Gunmen from the Islamic State of Iraq take city and launch attacks on Kirkuk and Samarra, a day after the fall of Mosul.
The Iraqi city of Tikrit has been seized by fighters from the Islamic State of Iraq and the Levant, security sources have said, the second city to fall to the group in two days.
Sources told Agencies on Wednesday that gunmen had set up checkpoints around Tikrit, which lies between the capital Baghdad and Mosul, Iraq’s second largest city which was captured by ISIL on Tuesday.
“All of Tikrit is in the hands of the militants,” a police colonel told the AFP news agency.
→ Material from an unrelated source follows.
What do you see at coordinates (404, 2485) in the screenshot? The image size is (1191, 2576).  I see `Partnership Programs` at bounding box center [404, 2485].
A police brigadier general told AFP that fighters attacked from the north, west and south of the city, and that they were from ISIL.
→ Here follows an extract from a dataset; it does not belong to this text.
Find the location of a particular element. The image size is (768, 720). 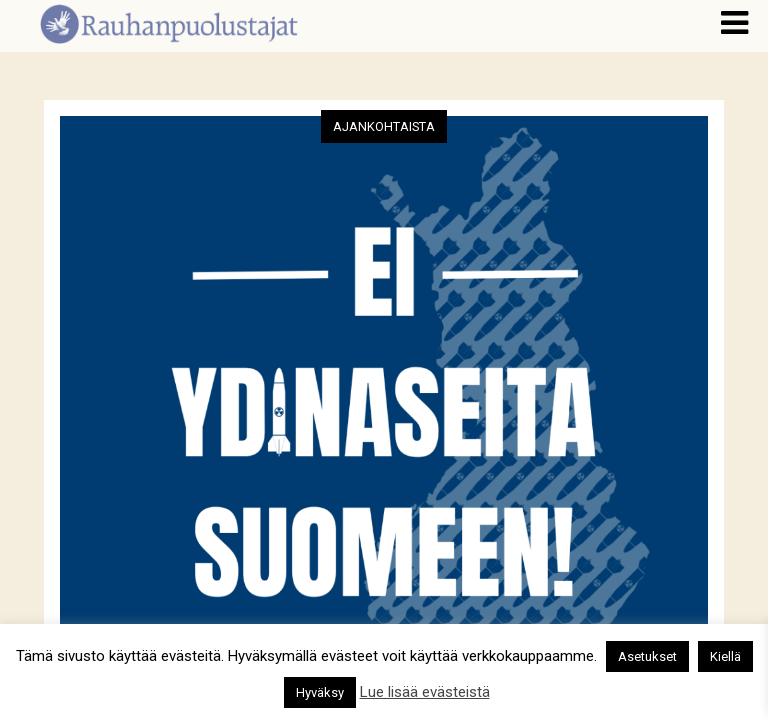

Lue lisää evästeistä is located at coordinates (425, 692). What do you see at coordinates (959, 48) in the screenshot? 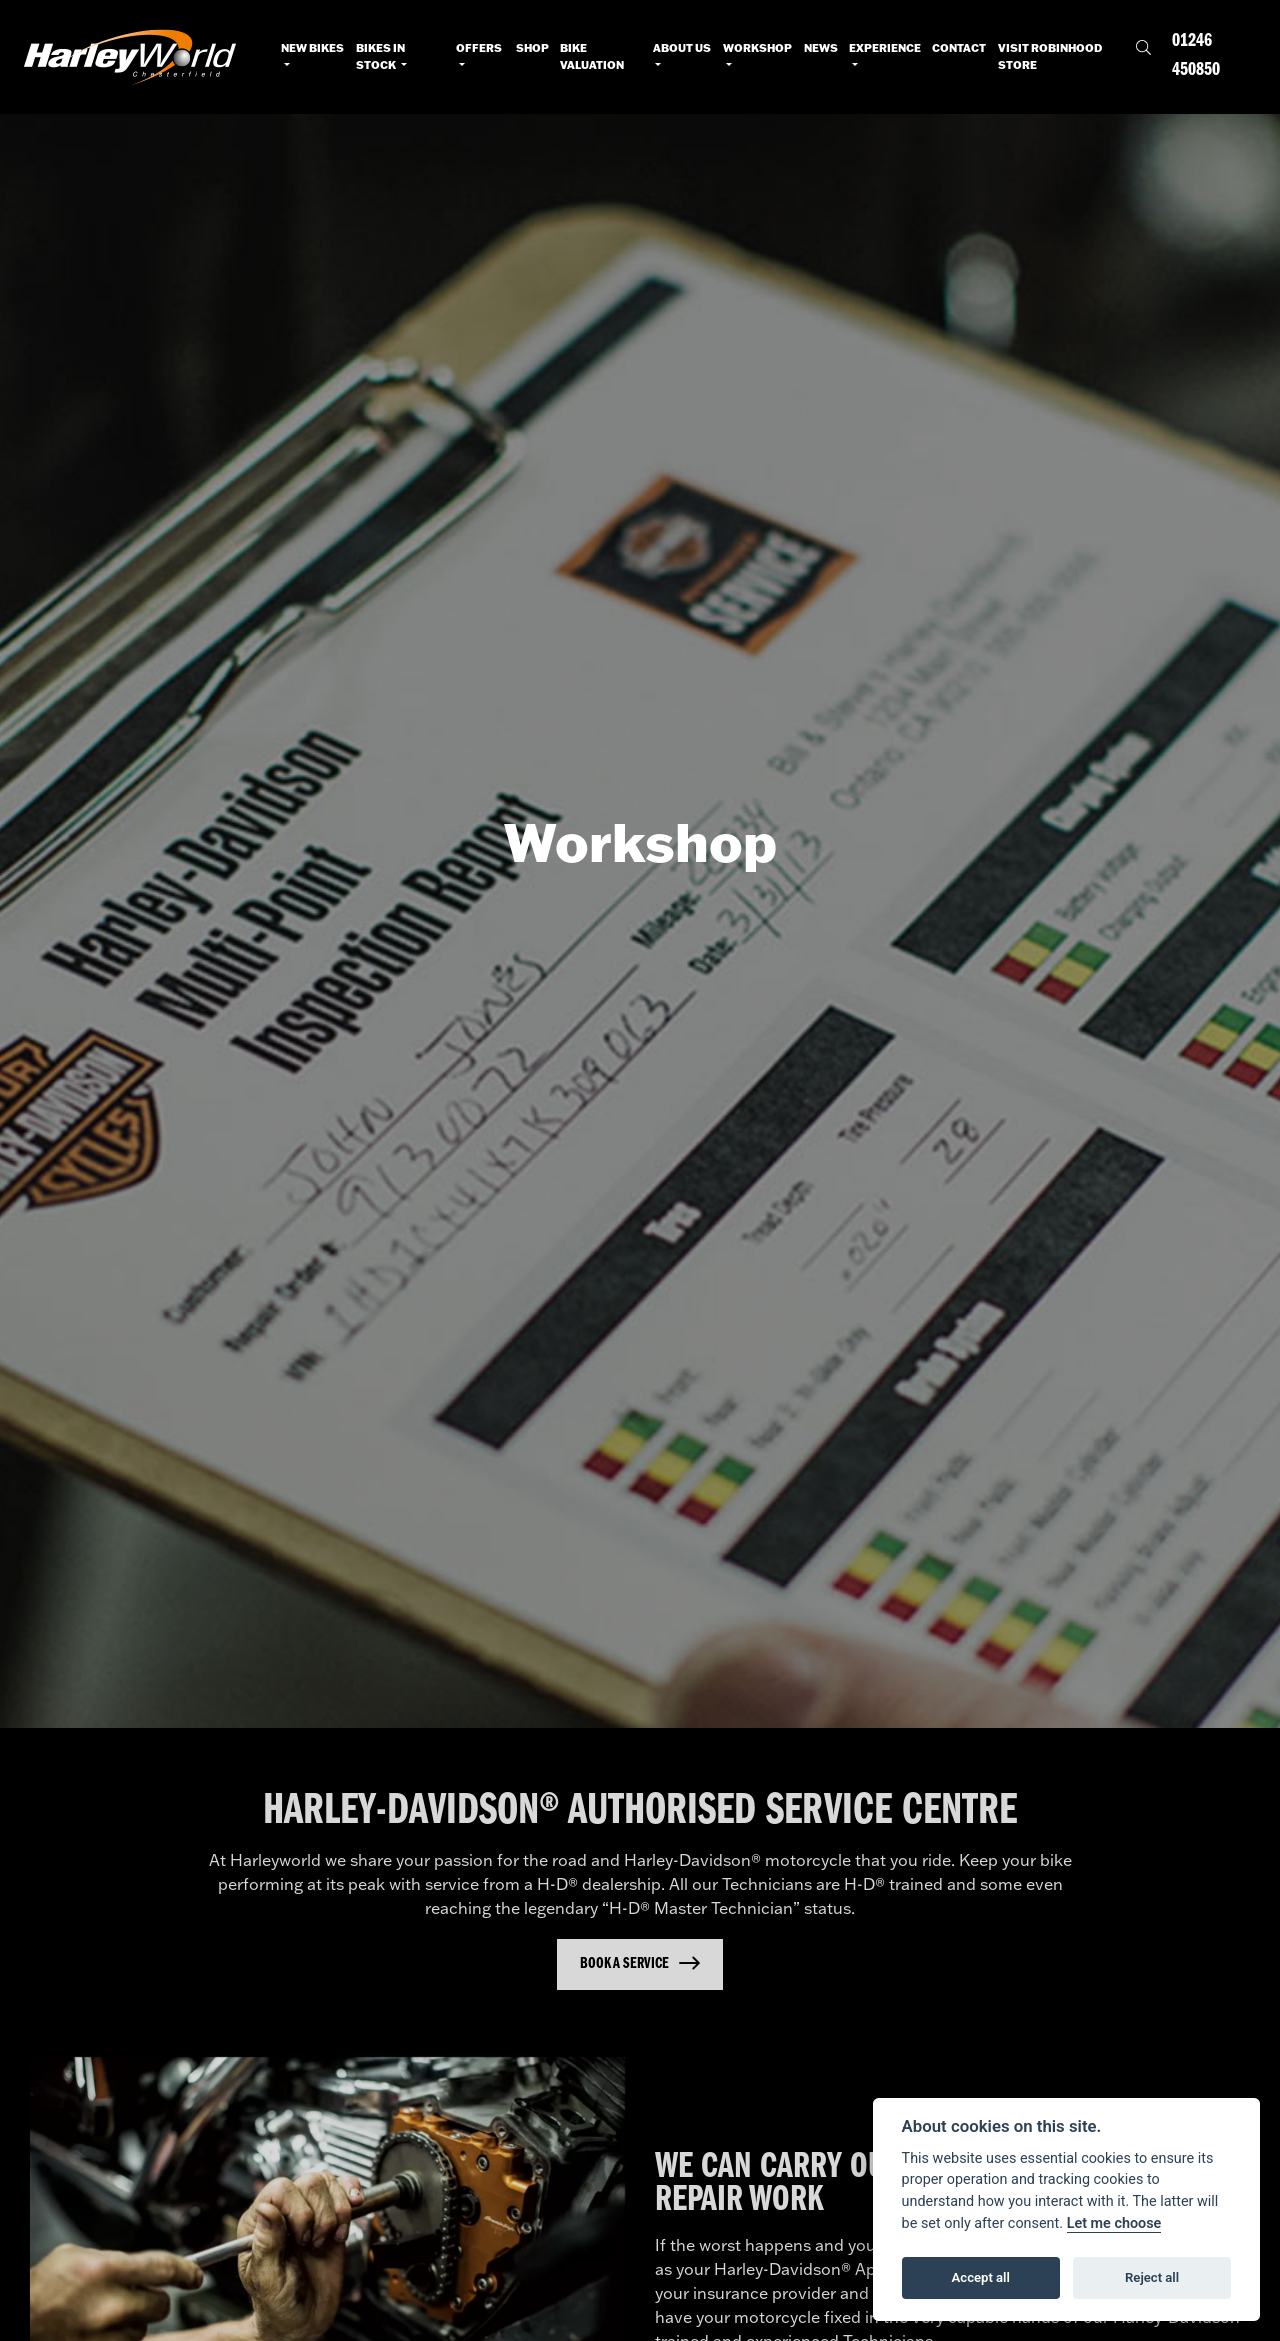
I see `Contact` at bounding box center [959, 48].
A police major told the agency that the militants had freed about 300 inmates from a prison in the city, which is the capital of Salaheddin province.
Iraqi state television reported that special forces soldiers were fighting to regain control of city.
Meanwhile, sources said the nearby city of Kirkuk, home to Iraq’s biggest oil refinery, was also being attacked by ISIL. Fighters had guaranteed the safety of Iraqi soldiers if they gave up their weapons.
In Samarra, south of Tikrit, witnesses told AFP that fighters had arrived in trucks mounted with machineguns, while a policeman said his unit was involved in fighting at the northwest entrance the city.
The fighting comes after half a million people are reported to have fled Mosul since the city was taken over by ISIL on Tuesday.
The Geneva-based International Organisation for Migration said the Mosul takeover had “displaced over 500,000 people in and around the city”, a quarter of the city’s population.
The Turkish government also said that ISIL had stormed its consulate in Mosul, taking staff and the consul captive.
Al Jazeera’s Imran Khan, reporting from Baghdad on Wednesday, said aid agencies were under pressure to deliver humanitarian aid as nobody had expected Mosul to fall quite so dramatically.
Earlier in the day, ISIL advanced into the oil-refinery town of Baiji before Iraq’s Fourth Armoured Divison forced the group to retreat.
The group had threatened local police and soldiers not to challenge them and warned the town’s most prominent tribal leaders to lay down their weapons.
“We are coming to die or control Baiji, so we advise you to ask your sons in the police and army to lay down their weapons.”
And in Sadr City, northern Baghdad, a suicide bomber detonated explosives inside a tent where local Shia leaders were meeting, killing at least 15 people and wounding at least 34 others.